Androgen suppressed apoptosis is modified in p53 deficient mice.

Several in vitro studies have provided evidence that the tumor suppressor protein, p53, is involved in the cell death process referred to as apoptosis. The recent development of p53 knock-out mice has enabled further investigation into the function of p53 for apoptosis, in vivo. Radiation-induced apoptosis is suppressed in such mice, yet other forms of apoptosis do not seem to be significantly affected. In this report, we present evidence that such male p53 nullizygous mice have less apoptosis in the prostate glands associated with the first 4 days following castration. Ventral prostate glands were obtained from normal, heterozygous p53-null and p53 nullizygous mice at daily intervals after castration.
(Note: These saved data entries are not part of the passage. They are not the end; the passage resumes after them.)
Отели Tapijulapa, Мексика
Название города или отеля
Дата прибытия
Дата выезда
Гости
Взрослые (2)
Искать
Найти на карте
These tissues were stained for apoptosis with the use of the in situ and labeling method and apoptotic bodies were quantified by microscopy. Although labeled apoptotic bodies were observed in post-castrated tissues from all of these genetic variant mice, the onset of apoptosis was delayed and the occurrence of apoptosis was significantly reduced in the p53 nullizygous mice when compared to normal controls. Heterozygous p53-null mice were intermediate for these criteria. Examination of the internucleosomal DNA fragmentation pattern at 2 days of castration supports a significant diminution of prostate cell apoptosis in nullizygous p53 mice. Additionally, large nucleated and multinucleated cells were detected in the prostate epithelium of noncastrated p53 nullizygous mice and these abnormal cells were increased after castration. Flow cytometric analysis of these tissues confirmed a high number of 4C and 8C DNA content cells in the p53 nullizygous prostates and their frequency was increased by castration. In concordance with an earlier study, we conclude that functional p53 protein is not essential for prostate epithelial cells to undergo castration-induced apoptosis. However, wild-type p53 does appear to enhance this process, especially in the early period following castration, and this protein may regulate an aberrant prostate cell cycling activity that follows castration.